Posted on 11.20.2007

By: Crystal Abrell

Staff Writer

Although Thanksgiving is an American holiday, people from countries including Taiwan, Japan, Israel, Serbia, Spain, Yugoslavia join together to learn about and experience Thanksgiving.

Every year, Dr. David Wantz, associate vice president for community relations at the University of Indianapolis, hosts an annual Thanksgiving dinner to welcome those from other countries who have no place to go for the holiday.

The annual Thanksgiving dinner began ten years ago when Wantz’s wife, Susan Fleck, and Dr. Paul Krasnovsky, a professor at Franklin College and associate professor of music at UIndy, knew faculty members who had no place to go on Thanksgiving. Wantz, along with Fleck and Krasnovsky decided to invite these people to their homes.

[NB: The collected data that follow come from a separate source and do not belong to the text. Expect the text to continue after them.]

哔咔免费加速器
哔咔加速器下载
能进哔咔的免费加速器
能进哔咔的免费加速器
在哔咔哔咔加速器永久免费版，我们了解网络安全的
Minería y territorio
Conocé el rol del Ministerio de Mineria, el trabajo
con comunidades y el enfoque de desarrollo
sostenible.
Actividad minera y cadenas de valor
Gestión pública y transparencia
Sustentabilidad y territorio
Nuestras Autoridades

“We all had friends who had no place to go on Thanksgiving, so we decided to invite these folks who, number one, don’t know anything about Thanksgiving and number two, had no place to go, to our homes,” Wantz said.

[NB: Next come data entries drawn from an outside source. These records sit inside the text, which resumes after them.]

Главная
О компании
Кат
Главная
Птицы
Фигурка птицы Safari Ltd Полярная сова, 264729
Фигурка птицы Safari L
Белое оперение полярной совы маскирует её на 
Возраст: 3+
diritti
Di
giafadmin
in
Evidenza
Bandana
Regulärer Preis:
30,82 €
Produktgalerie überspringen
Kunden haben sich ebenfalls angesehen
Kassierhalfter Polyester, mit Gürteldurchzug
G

Rakic Svetlana, a guest who teaches at Franklin College, always brings his traditional cakes and baked goods to the dinner. Musicians who attend this dinner from Serbia always play their instruments after dinner.

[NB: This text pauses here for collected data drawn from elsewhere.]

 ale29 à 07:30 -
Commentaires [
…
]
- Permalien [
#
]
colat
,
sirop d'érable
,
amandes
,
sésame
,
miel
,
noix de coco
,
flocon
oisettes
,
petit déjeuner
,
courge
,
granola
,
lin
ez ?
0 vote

“The activities and dinner are something completely new to us. I enjoy meeting new friends and gaining relationships with others from all various walks of life,” Svetlana said.

At the beginning of dinner after everyone arrives, they join in a circle to announce individually where they are from and how they became familiar with the American Thanksgiving feast.

“It is incredible to just sit back and listen to all the different languages being discussed in the same room,” Wantz said. “It’s magnificent.”

A wide assortment of foods is prepared for the feast, besides the traditional turkey or ham. Everyone who attends the dinner chips in a dish of choice to add to the diverse mixture of foods.

According to Wantz, around 30 individuals join together to familiarize with the American Thanksgiving culture.

“To the families, it is a gateway to the American culture. We are so appreciative of the American openness and friendliness. Before moving to America, we had no idea how welcoming American culture really was,” Svetlana said. “Having an opportunity to experience what Thanksgiving was really about gave us a true understanding of the American way.”

According to Wantz, the idea of inviting these people into their home was not a heroic act but a noble thought.

“We just wanted to welcome these wonderful people into our home,” he said, “and show them what American culture is all about.”